One last defence of restricted utilitarianism might be as follows. ‘Act optimifically’ might be regarded as itself one of the rules of our system (though it would be odd to say that this rule was justified by its optimificality). According to Toulmin (The Place of Reason in Ethics, pp. 146-8) if ‘keep promises’, say, conflicts with another rule we are allowed to argue the case on its merits, as if we were extreme utilitarians. If ‘act optimifically’ is itself one of our rules then there will always be a conflict of rules whenever to keep a rule is not itself optimific. If this is so, restricted utilitarianism collapses into extreme utilitarianism.
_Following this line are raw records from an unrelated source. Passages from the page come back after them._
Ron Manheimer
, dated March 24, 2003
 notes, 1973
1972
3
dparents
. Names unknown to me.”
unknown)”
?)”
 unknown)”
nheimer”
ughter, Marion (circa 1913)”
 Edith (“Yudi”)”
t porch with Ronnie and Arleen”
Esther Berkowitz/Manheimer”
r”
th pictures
And no one could read Toulmin’s book or Urmson’s article on Mill without thinking that Toulmin and Urmson are of the opinion that they have thought of a doctrine which does not collapse into extreme utilitarianism, but which is, on the contrary, an improvement on it.
1 The Philosophical Quarterly, Vol. VI (1956), 344-354. Page breaks are indicated in brackets. Based on a paper read to the Victorian Branch of the Australasian Association of Psychology and Philosophy, October, 1955. Since publication of this article Professor Smart has preferred to follow Brandt's terminology of “act-“ and “rule-utilitarianism” instead of “extreme” and “restricted utilitarianism.”